By Margers Pinnis
I invite all individuals and non-governmental organizations who respect historical truth, to protest the recent use of the phrase “the gulag of our times” by Amnesty International to refer to the US military detention facility in Guantanamo Bay, Cuba. There is simply no excuse for exploiting the suffering and death of tens of millions of people in the real Soviet GULAG for narrow political aims. I don’t think I need to explain how inappropriate it is to imply equivalence between Guantanamo Bay and the Soviet gulag. Commentators in The Washington Post, The Wall Street Journal and others whose articles may be found on the internet have already done so.
For those of us who are of Central and East European ancestry, and especially for those of us whose relatives died in Siberian prison camps, this is most certainly not a partisan political fight. Indeed it pains me that Amnesty International, an organization that over the years did so much to help people being persecuted behind the Iron Curtain, could become so misguided as to tread upon the memory of people who died under Communist tyranny. As I wrote in a letter to Amnesty’s secretariat in London, they, of all people, should have known better.
The gulag, symbolically and in reality, was the most lethal and brutal creation of Soviet Communism, just as the Holocaust was of German Nazism. It is not acceptable, no matter how noble one may think the motives, to trivialize or demean the horror of the Soviet gulag by inappropriate comparisons or hyperbole.
I understand that some people might be reluctant to criticize Amnesty International because doing so would weaken Amnesty’s campaign to publicize alleged human rights violations at Guantanamo Bay. I for one, have no objection to Amnesty’s efforts to investigate allegations of prisoner abuse and other human rights violations in prisons run by the US military or anywhere else. One may debate whether or not Amnesty has aligned itself too closely with the opponents of the current Republican administration. But in drawing the comparison to the Soviet gulag, Amnesty has stepped beyond the pale of truth and decency. The sooner Amnesty acknowledges its mistake and apologizes for it, the sooner the debate can return to the current issues Amnesty is trying to raise. I invite all people, be they supporters or critics of the policies of US President George W Bush, to join this effort.

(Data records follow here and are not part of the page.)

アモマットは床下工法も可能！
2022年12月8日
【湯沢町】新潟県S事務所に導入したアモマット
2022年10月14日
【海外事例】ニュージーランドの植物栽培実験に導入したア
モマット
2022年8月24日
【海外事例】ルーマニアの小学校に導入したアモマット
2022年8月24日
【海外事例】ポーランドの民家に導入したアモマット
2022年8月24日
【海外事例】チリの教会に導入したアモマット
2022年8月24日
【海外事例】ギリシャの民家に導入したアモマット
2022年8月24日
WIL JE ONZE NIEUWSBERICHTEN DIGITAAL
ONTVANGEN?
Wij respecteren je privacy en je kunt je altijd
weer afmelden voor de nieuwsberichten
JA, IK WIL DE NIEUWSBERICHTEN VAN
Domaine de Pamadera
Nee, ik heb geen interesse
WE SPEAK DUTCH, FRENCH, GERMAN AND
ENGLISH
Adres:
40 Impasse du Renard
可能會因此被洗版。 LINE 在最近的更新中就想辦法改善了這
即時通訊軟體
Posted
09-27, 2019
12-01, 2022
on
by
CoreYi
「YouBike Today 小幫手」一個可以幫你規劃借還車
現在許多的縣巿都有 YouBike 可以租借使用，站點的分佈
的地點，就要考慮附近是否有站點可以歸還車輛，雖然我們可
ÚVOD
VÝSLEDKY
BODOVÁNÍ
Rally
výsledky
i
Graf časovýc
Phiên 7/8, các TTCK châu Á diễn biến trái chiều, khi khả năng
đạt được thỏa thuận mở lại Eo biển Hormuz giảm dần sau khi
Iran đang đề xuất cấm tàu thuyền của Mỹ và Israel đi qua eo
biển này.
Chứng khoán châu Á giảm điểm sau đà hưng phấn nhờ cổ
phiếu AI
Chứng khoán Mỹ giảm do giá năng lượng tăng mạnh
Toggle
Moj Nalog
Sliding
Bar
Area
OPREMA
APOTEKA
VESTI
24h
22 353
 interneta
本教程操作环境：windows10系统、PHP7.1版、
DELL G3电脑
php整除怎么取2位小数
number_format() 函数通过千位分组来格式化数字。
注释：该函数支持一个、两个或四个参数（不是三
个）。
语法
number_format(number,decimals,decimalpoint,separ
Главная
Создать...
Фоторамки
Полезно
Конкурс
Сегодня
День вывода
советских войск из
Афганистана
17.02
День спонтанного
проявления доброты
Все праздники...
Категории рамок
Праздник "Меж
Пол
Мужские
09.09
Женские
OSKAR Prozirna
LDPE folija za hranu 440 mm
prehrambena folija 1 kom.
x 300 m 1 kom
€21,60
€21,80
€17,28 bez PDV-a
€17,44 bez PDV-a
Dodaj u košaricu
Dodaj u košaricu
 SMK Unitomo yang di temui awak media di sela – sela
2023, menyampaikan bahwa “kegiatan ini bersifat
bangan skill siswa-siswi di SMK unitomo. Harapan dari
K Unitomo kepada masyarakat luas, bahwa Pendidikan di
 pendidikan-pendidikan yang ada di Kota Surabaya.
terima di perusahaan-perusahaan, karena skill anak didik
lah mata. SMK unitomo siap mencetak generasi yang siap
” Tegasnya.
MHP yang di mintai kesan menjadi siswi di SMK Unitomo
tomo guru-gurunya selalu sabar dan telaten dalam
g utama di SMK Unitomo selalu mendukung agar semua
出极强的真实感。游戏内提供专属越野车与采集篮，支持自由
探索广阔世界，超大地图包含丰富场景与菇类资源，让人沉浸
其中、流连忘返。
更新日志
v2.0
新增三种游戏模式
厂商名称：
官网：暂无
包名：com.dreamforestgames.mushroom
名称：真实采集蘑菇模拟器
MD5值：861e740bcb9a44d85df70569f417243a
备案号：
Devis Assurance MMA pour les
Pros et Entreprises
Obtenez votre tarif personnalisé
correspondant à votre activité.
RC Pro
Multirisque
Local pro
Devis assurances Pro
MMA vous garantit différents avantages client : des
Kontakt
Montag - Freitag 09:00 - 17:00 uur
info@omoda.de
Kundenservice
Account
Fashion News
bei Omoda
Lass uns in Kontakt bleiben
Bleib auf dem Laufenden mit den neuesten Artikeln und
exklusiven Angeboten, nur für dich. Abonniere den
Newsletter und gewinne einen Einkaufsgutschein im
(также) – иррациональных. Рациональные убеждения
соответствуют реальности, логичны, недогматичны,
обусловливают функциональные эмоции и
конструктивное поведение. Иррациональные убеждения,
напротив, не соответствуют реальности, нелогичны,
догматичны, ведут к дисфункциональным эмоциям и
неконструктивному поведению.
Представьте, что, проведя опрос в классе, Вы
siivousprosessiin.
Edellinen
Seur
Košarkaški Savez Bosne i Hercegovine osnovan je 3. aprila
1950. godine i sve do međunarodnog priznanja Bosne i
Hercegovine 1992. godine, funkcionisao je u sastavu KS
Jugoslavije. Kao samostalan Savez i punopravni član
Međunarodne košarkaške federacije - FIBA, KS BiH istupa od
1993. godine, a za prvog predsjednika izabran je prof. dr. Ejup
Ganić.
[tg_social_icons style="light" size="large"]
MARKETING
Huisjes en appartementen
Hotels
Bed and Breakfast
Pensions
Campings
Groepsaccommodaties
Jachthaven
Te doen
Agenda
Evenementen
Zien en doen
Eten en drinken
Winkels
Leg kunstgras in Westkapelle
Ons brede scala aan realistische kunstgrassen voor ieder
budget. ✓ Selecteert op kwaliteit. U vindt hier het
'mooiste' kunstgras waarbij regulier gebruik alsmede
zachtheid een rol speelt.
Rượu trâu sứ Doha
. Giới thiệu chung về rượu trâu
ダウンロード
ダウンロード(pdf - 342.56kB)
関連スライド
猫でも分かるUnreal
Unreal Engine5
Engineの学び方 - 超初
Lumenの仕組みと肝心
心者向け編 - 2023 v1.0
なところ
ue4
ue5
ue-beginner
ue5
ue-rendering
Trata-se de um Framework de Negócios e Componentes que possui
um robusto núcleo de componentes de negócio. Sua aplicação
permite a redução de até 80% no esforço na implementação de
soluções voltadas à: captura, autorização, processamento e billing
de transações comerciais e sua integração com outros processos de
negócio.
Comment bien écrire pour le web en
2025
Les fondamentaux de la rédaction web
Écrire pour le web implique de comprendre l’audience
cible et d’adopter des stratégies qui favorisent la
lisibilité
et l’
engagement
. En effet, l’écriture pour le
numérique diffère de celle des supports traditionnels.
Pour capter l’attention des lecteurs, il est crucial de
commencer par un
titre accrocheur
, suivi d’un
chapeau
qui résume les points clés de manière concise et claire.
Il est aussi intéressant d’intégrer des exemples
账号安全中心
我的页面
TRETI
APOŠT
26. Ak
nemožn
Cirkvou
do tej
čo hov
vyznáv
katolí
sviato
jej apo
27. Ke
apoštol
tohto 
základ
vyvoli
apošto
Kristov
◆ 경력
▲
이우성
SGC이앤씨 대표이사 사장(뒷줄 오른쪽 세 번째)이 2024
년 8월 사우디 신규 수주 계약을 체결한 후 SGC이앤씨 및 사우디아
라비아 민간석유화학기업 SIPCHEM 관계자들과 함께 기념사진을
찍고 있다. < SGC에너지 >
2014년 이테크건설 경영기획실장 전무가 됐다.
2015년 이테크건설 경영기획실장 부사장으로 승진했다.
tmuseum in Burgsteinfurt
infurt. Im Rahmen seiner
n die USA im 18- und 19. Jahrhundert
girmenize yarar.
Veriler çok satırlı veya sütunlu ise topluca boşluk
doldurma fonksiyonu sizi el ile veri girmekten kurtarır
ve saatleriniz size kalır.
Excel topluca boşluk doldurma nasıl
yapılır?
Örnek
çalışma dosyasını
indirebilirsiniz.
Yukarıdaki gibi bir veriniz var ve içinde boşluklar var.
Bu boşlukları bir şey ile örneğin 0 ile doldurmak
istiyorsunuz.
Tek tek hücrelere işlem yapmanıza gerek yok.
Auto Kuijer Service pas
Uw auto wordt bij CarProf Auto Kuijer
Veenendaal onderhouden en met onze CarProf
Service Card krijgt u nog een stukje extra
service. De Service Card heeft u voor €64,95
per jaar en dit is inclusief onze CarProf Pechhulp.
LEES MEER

Write to Amnesty International’s secretariat in London. Their fax number (if sending from the US) is 011 44 20 79561157. Other contact information is available at www.amnesty.org
Write to Amnesty’s USA affiliate in New York. Fax (212) 627-1451, web sitewww.amnestyusa.org .
If you live outside the USA write to the Amnesty affiliate in your country. Contact information may be found at www.amnesty.org under “Contact Us”
If Amnesty has an office in your ancestral homeland, try to enlist their support. I doubt very much that Amnesty’s leadership in London and New York, who decided to use the “gulag” phrase, consulted any of their affiliated organizations in countries that suffered under Soviet oppression. Among the countries in which Amnesty has offices are: Belarus, the Czech Republic, Hungary, Moldova, the Russian Federation, the Slovak Republic and Ukraine.
Write letters to the editor of local and national newspapers that reported on this story. Adhere strictly to any guidelines the newspaper has for letters intended for publication. For The New York Times, letters must not exceed 150 words and must refer to an item that appeared in the paper in the last seven days. As of this writing, the most recent items about this issue that appeared in The New York Times were on Saturday June 4 (news article, “Rights Group Defends Chastising of U.S.”, and a letter, “Rights Group Answers Bush) and on Sunday, June 5 (editorial, “Un-American by Any Name”). If you want to write a letter to the editor about these items you must send it in by June 11 or 12.
Please see my letter to The New York Times, which was published May 31, below.
The Baltic Association to the United Nations (BATUN)
Department of Baltic Appeal, Inc.
115 W 183rd Street
Bronx, NY 10453-1103
Tel: 718 367-8802
Letter to the Editor published in The New York Times, May 31, 2005
The Real Gulag
To the Editor:
By referring to the United States detention facility at Guantánamo Bay as the “the gulag of our times” (“U.S. ‘Thumbs Its Nose’ at Rights, Amnesty Says,” news article, May 26), Amnesty International demeans and trivializes the suffering and deaths of millions of people in Soviet prisons, labor camps and death camps from the 1920’s through 1991.
This inappropriate hyperbole hinders efforts to have Russia acknowledge and atone for Soviet crimes. It also sets back efforts to promote democracy and respect for human rights in the Russian Federation today.
This is surprising in light of Amnesty’s work, over many decades, in support of prisoners unjustly confined in the real Soviet gulag. Amnesty’s secretary general, Irene Khan, owes an apology to the peoples of all nations who suffered under the inhuman conditions of the Soviet Union’s notorious prison system.
Sleepy Hollow, N.Y., May 26, 2005
The writer is president, Baltic Association to the United Nations.